16/12/2016

Consenso informato e diritto di scelta solo a parole

Jessica Duran è una donna americana che ha fatto causa alla clinica dove ha abortito nel 2012 perché la struttura ha dato il corpo della bambina ai ricercatori dell’Università del New Mexico a sua insaputa e senza il suo consenso.

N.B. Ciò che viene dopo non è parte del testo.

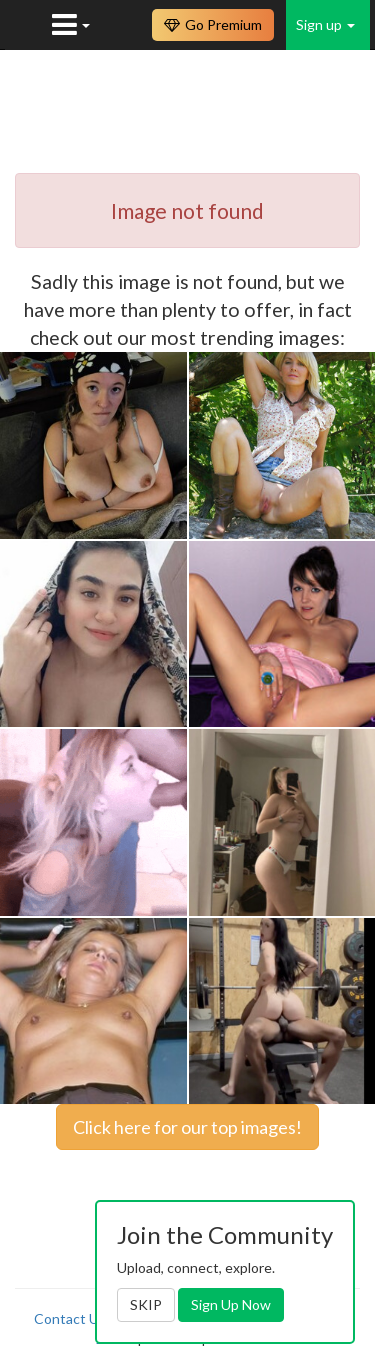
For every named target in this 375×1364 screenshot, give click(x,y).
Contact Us (70, 1318)
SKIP (146, 1304)
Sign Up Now (231, 1304)
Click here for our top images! (187, 1127)
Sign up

La clinica per aborti non aveva dato alcun  dettaglio  su come i resti della sua bambina sarebbero stati utilizzati.

«Approfittano delle donne come me in situazioni disperate, non ci danno le informazioni a cui abbiamo diritto: gli stessi che vanno in giro proclamando la tutela del diritto delle donne alla “scelta” sono quelli che per primi calpestano tale diritto».

Il  modulo che fanno firmare alle donne per il consensoin un momento atroce di stress – non è chiaro né completo. Questo le ha consentito di citare la clinica per pratiche commerciali ingannevoli e violazione della legge dello Stato, che richiede, invece, il consenso informato.

E pare che Jessica Duran non sia sola. Lo scorso gennaio una donna di nome Nancy  ha detto che il personale della clinica dove si è recata l’ha costretta a firmare il modulo del consenso a donare i resti del bambino, altrimenti non le avrebbe fornito l’aborto, spiegando: «Non ti preoccupare, non è un bambino...».

I moduli che circolano nelle cliniche della Planned Parenthood, poi, promettono alle donne che danno il consenso che il “tessuto fetale” verrà usato per curare malattie come il diabete, il morbo di Parkinson, la malattia di Alzheimer, il cancro e l’AIDS. Il che non è affatto vero. Le terapie che si impiegano per queste patologie prescindono del tutto dall’uso di tessuto fetale.

Viceversa, come i nostri Lettori sanno bene, le cliniche lucrano sulla vendita dei poveri resti che vengono usati in ricerche inutili e immorali.